We’re being attacked from different IP addresses with bad URLs, flooding the site metrics with 404 errors. The requests are formatted something like: /papers/c3BhY2UtdH
What steps have you taken to resolve the issue?
I’ve located and banned 7 IPs so far, but they’ve moved onto new IP addresses and new strings. (If they kept the same strings, I would create redirects for them and dump them to another site to get better metrics, but they are changing the URL stringss).
What methods are available to block these going forward? if anything?
I’d consider checking the details by clicking on each of the Security Events to determine from which ASN the attacks are comming.
Therefrom, would create a list and block the whole ASN them at Security → WAF → Tools → IP Access Rules.
Have you got any other Custom Rules for WAF as well active for protection?
How about other settings such as Browser Integrity Check, Bot Fight Mode, etc.?
If I may add here as a really good reference for further cases in terms of security and protection with Cloudflare:
Nevertheless, consider blocking some of the known “bad user-agents”, “crawlers” or “bad ASNs” using below posts:
You’re on HTTP? I’d reconsider this and make sure I am using HTTPS.
Thanks for the reply. I need to be a bit careful, as there are quite a few subdomains, so I don’t want to break the other sites. I’m creating a “honeypot” site to try redirecting the ~20 URLs they’ve used so far, so perhaps I can collect data on these specifically.
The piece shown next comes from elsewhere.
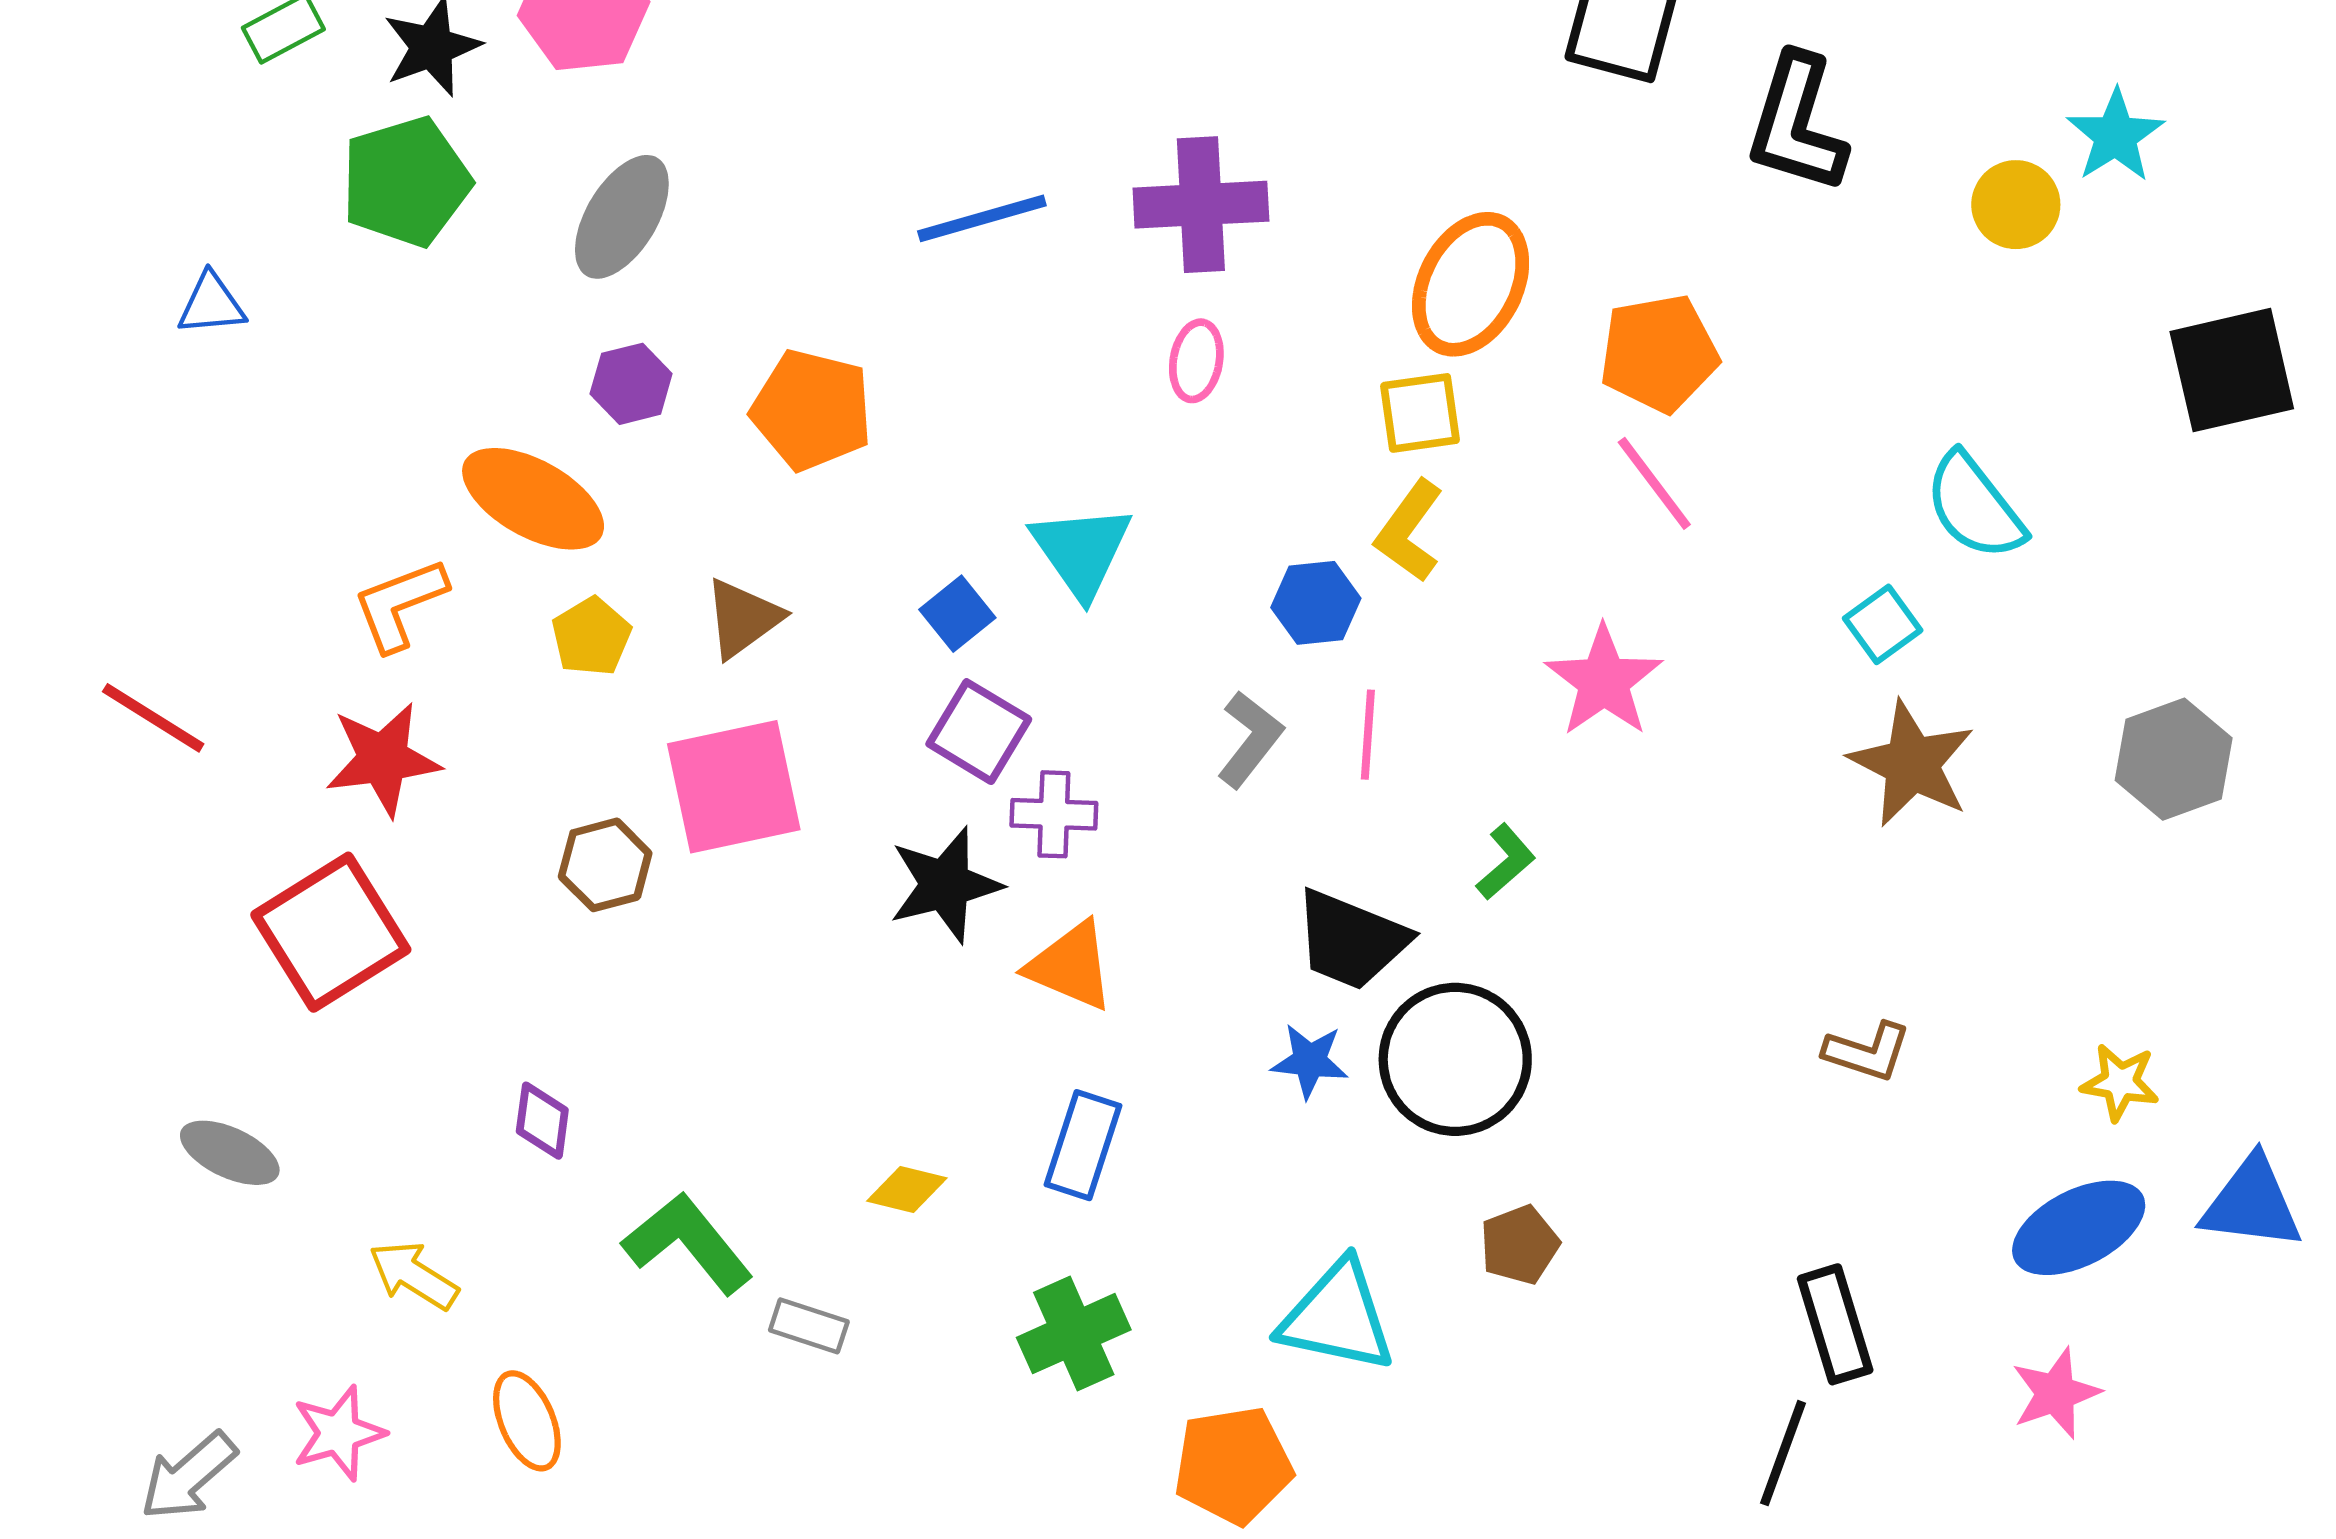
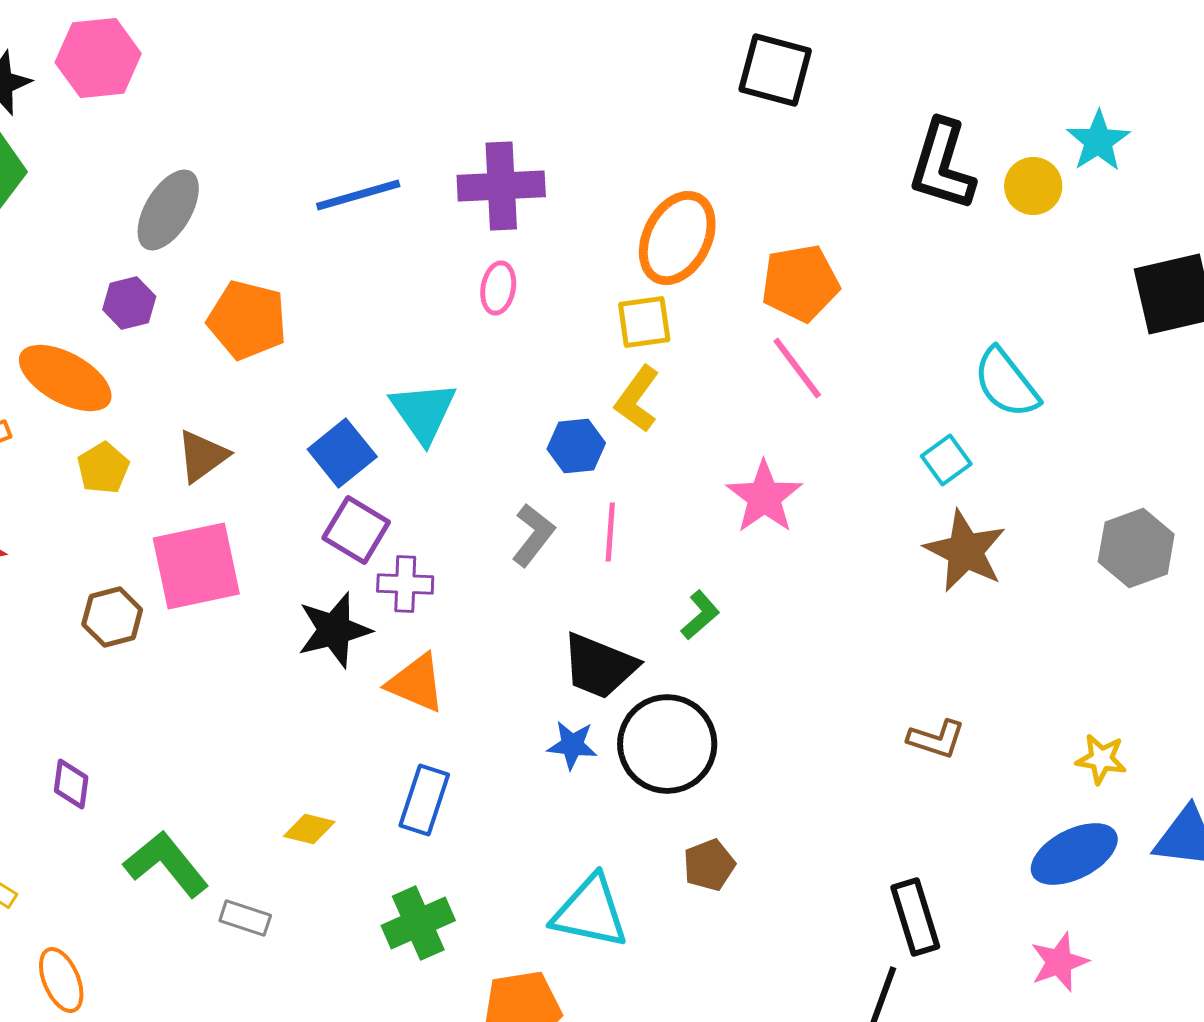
black L-shape: (1797, 123) -> (942, 165), moved
gray ellipse: (622, 217) -> (168, 210), moved
blue square: (957, 614) -> (342, 453), size x1.4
I will look through those other articles and see what else I need to add to get this under control.
I did make the bot fight settings more strict, but will try one stage at a time.
Just block, don’t bother with that and don’t handle those request at the origin, leverage Cloudflare’s systems to protect. Keep monitoring and take care
It would be easier if the subdomain was broken out on Cloudflare… I might have to look at that if this gets worse. I cranked up the bot rules some more, will see what it looks like in the morning.
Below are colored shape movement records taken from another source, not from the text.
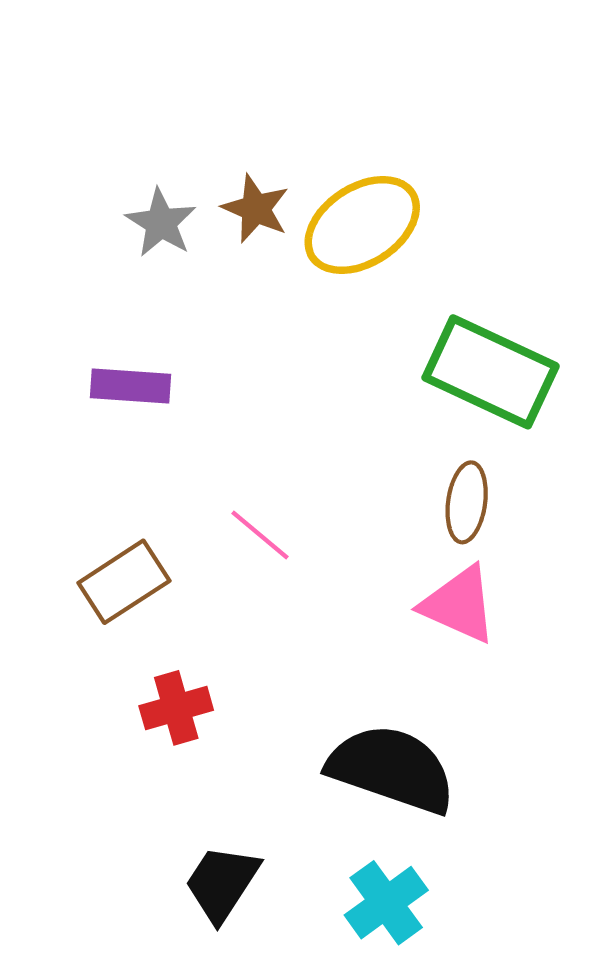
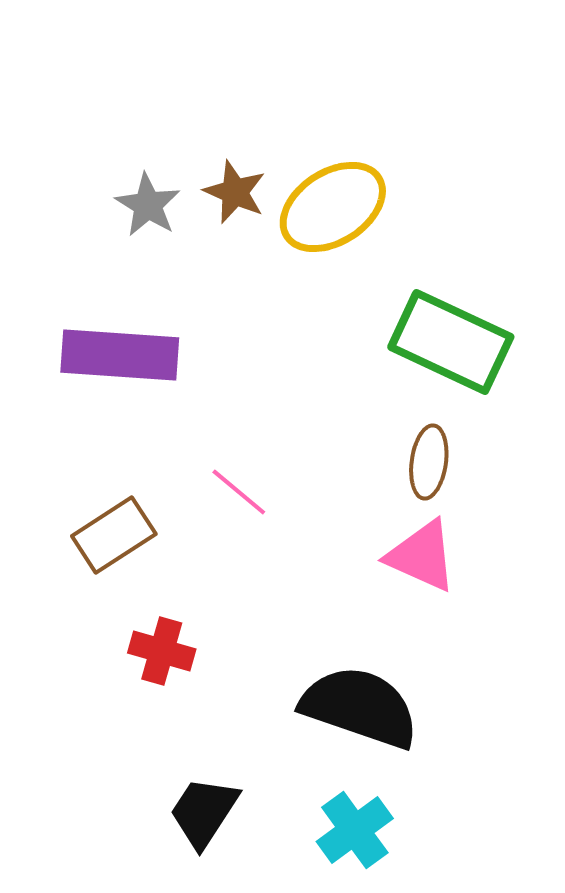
purple rectangle: (131, 386) -> (120, 355), size x1.6
red cross: (176, 708) -> (162, 651), turned 32

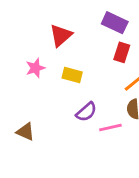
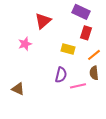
yellow rectangle: (72, 75) -> (68, 49), moved
purple semicircle: (86, 112) -> (61, 75), turned -35

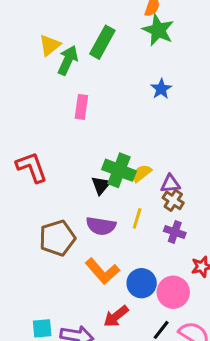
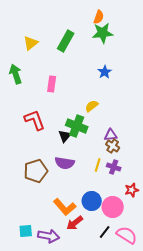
green star: (158, 30) -> (103, 33), turned -30
green arrow: (68, 60) -> (16, 74), moved, turned -42
red L-shape: (32, 167) -> (35, 120), moved
yellow semicircle: (142, 173) -> (92, 106), moved
yellow line: (137, 218) -> (98, 165), moved
orange L-shape: (102, 271) -> (65, 207), moved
Like a working one, but not the real one to which the request would be going to the origin?
Sure, you can play and experiment with it
Create a new DNS record such as A ssh or A gitlab, pointed to the temporary IP address like 192.0.2.1 and proxied .
I bet you’d see quite a lot of requests coming in, from which you could do a research, track & trace, monitor and block particular ASN, create Custom Rules for WAF, improve existing ones and more
Your IP address is not pointed to Cloudflare for your main domain, so Cloudflare is just providing DNS services. None of their other features apply. Read the link @fritex provided along with all getting started guides if you are interested in using Cloudflare protections to protect your website.
At the moment, it’s only a proxy, and I’m not on an enterprise plan just yet, though I’m planning to explore that option soon.
From my testing last night, it seems like I could potentially block some of these requests by improving user agent detection, but that would also be part of an enterprise solution.
I’m still trying to understand why the attacker keeps targeting that one malformed URL, especially since they’re hammering it repeatedly.